Metadata-Version: 2.1
Name: smart-open
Version: 1.11.1
Summary: Utils for streaming large files (S3, HDFS, GCS, gzip, bz2...)
Home-page: https://github.com/piskvorky/smart_open
Author: Radim Rehurek
Author-email: me@radimrehurek.com
Maintainer: Radim Rehurek
Maintainer-email: me@radimrehurek.com
License: MIT
Download-URL: http://pypi.python.org/pypi/smart_open
Description: ======================================================
        smart_open — utils for streaming large files in Python
        ======================================================
        
        |License|_ |Travis|_ |Coveralls|_ |Downloads|_
        
        .. |License| image:: https://img.shields.io/pypi/l/smart_open.svg
        .. |Travis| image:: https://travis-ci.org/RaRe-Technologies/smart_open.svg?branch=master
        .. |Coveralls| image:: https://coveralls.io/repos/github/RaRe-Technologies/smart_open/badge.svg?branch=HEAD
        .. |Downloads| image:: https://pepy.tech/badge/smart-open/month
        .. _License: https://github.com/RaRe-Technologies/smart_open/blob/master/LICENSE
        .. _Travis: https://travis-ci.org/RaRe-Technologies/smart_open
        .. _Coveralls: https://coveralls.io/github/RaRe-Technologies/smart_open?branch=HEAD
        .. _Downloads: https://pypi.org/project/smart-open/
        
        
        What?
        =====
        
        ``smart_open`` is a Python 3 library for **efficient streaming of very large files** from/to storages such as S3, GCS, HDFS, WebHDFS, HTTP, HTTPS, SFTP, or local filesystem. It supports transparent, on-the-fly (de-)compression for a variety of different formats.
        
        ``smart_open`` is a drop-in replacement for Python's built-in ``open()``: it can do anything ``open`` can (100% compatible, falls back to native ``open`` wherever possible), plus lots of nifty extra stuff on top.
        
        **Python 2.7 is no longer supported. If you need Python 2.7, please use** `smart_open 1.10.0 <https://github.com/RaRe-Technologies/smart_open/releases/tag/1.10.0>`_, **the last version to support Python 2.**
        
        Why?
        ====
        
        Working with large remote files, for example using Amazon's `boto <http://docs.pythonboto.org/en/latest/>`_ and `boto3 <https://boto3.readthedocs.io/en/latest/>`_ Python library, is a pain.
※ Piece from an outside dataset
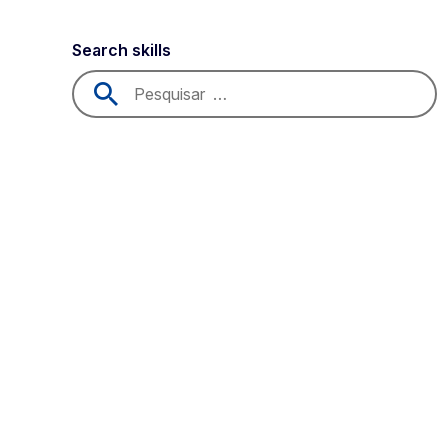
Search skills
        ``boto``'s ``key.set_contents_from_string()`` and ``key.get_contents_as_string()`` methods only work for small files, because they're loaded fully into RAM, no streaming.
        There are nasty hidden gotchas when using ``boto``'s multipart upload functionality that is needed for large files, and a lot of boilerplate.
        
        ``smart_open`` shields you from that. It builds on boto3 and other remote storage libraries, but offers a **clean unified Pythonic API**. The result is less code for you to write and fewer bugs to make.
        
        
        How?
        =====
        
        ``smart_open`` is well-tested, well-documented, and has a simple Pythonic API:
        
        
        .. _doctools_before_examples:
        
        .. code-block:: python
        
          >>> from smart_open import open
          >>>
          >>> # stream lines from an S3 object
          >>> for line in open('s3://commoncrawl/robots.txt'):
          ...    print(repr(line))
          ...    break
          'User-Agent: *\n'
        
          >>> # stream from/to compressed files, with transparent (de)compression:
          >>> for line in open('smart_open/tests/test_data/1984.txt.gz', encoding='utf-8'):
          ...    print(repr(line))
          'It was a bright cold day in April, and the clocks were striking thirteen.\n'
          'Winston Smith, his chin nuzzled into his breast in an effort to escape the vile\n'
          'wind, slipped quickly through the glass doors of Victory Mansions, though not\n'
          'quickly enough to prevent a swirl of gritty dust from entering along with him.\n'
        
          >>> # can use context managers too:
          >>> with open('smart_open/tests/test_data/1984.txt.gz') as fin:
          ...    with open('smart_open/tests/test_data/1984.txt.bz2', 'w') as fout:
          ...        for line in fin:
          ...           fout.write(line)
        
          >>> # can use any IOBase operations, like seek
          >>> with open('s3://commoncrawl/robots.txt', 'rb') as fin:
          ...     for line in fin:
          ...         print(repr(line.decode('utf-8')))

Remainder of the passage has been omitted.